Le 3 janvier 2018, Intel a commencé à fournir des mises à jour de logiciels et de micrologiciels pour atténuer ces attaques. Contrairement à certains rapports, les impacts sur les performances dépendent de la charge de travail et, pour l’utilisateur moyen, ne devraient pas être significatifs et seront atténués au fil du temps.

Microsoft a également commencé à rendre disponible des mises à jour de sécurité liées à ces problématiques de vulnérabilités de sécurité et de CPU. D’autres mises à jour sont attendus pour les versions antérieures de Windows.

Les informations sur les patchs de Microsoft sont disponibles sur le site :

https://support.microsoft.com/en-us/help/4056892/windows-10-update-kb4056892

Parce que l’exploitation de cette faille de sécurité nécessite l’exécution de code d’attaque, les produits Sophos, qui ne permettent aucune forme d’exécution de code non autorisée, ne présentent pas un risque élevé d’attaque.
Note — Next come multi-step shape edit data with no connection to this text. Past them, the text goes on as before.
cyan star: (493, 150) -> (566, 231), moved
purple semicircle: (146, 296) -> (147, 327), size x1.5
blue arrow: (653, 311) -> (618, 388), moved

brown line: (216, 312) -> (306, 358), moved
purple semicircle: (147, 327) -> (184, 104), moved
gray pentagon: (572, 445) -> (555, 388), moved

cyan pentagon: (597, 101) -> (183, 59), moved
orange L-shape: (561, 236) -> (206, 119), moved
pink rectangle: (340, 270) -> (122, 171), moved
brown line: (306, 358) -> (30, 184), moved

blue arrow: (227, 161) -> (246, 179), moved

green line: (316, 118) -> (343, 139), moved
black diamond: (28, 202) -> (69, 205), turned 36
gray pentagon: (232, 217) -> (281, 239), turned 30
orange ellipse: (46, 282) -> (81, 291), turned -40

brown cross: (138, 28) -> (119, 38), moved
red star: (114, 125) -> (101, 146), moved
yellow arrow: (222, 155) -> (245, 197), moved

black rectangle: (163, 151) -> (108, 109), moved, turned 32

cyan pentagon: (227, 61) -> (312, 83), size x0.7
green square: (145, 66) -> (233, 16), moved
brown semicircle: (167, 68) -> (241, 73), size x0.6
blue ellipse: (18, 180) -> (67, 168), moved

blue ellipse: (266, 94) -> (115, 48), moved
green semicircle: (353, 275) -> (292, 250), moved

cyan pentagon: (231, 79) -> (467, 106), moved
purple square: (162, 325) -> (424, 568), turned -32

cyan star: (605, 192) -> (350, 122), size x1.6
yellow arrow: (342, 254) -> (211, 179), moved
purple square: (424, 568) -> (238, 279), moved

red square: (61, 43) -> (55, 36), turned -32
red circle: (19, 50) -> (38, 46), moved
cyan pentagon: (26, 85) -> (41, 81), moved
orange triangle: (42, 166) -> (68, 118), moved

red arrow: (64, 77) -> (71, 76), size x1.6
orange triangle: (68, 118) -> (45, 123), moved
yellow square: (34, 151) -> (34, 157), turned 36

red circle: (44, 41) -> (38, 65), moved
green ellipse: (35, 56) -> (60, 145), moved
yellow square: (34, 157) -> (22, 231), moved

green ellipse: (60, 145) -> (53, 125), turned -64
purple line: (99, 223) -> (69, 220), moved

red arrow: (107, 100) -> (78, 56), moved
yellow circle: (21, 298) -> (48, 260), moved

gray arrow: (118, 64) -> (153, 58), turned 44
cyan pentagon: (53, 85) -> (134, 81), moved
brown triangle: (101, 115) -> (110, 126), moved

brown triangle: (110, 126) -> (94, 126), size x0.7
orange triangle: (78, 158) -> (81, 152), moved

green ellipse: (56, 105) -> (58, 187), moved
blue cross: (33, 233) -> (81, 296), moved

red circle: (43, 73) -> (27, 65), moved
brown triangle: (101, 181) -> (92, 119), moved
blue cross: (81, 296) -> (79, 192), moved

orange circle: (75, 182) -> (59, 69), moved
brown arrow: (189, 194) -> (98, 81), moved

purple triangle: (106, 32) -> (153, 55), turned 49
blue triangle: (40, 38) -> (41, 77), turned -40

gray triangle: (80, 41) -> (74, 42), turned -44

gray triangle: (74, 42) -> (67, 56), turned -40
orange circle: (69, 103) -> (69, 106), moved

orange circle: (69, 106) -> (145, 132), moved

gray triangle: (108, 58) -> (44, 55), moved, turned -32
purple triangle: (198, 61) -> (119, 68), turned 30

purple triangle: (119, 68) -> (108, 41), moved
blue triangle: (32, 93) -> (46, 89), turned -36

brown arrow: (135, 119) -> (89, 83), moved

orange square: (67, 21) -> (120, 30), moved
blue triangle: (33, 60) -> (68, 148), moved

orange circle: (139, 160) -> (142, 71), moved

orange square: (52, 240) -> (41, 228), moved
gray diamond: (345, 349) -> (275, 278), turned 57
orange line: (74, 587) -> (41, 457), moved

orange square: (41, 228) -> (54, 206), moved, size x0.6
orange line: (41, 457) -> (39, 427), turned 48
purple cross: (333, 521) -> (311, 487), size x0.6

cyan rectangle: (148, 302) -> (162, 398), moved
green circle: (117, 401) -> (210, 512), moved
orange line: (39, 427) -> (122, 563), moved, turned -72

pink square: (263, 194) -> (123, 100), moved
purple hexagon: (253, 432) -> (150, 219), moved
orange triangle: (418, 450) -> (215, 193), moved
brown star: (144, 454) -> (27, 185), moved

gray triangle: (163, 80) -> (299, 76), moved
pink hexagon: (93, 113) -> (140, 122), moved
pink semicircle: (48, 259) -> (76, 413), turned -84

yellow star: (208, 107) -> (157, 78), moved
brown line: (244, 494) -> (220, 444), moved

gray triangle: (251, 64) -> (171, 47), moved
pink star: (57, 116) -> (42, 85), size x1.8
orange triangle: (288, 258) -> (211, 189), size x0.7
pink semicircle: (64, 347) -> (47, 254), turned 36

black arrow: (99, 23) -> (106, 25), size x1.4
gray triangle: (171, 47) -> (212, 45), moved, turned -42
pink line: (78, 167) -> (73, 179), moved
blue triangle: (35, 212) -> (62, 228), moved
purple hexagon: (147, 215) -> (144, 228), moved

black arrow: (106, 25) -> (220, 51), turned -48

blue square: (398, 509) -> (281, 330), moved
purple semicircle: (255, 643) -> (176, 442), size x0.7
Pour plus d’information, merci de consulter l’article suivant sur la base de connaissances Sophos :

https://community.sophos.com/kb/en-us/128053

Consultez-nous ou vérifiez auprès de votre fournisseur de système d’exploitation ou du fabricant du système et appliquez les mises à jour appropriées dès qu’elles sont disponibles. Le respect de bonnes pratiques de sécurité qui protègent des logiciels malveillants, vous aidera à vous protéger contre ces attaques malveillantes.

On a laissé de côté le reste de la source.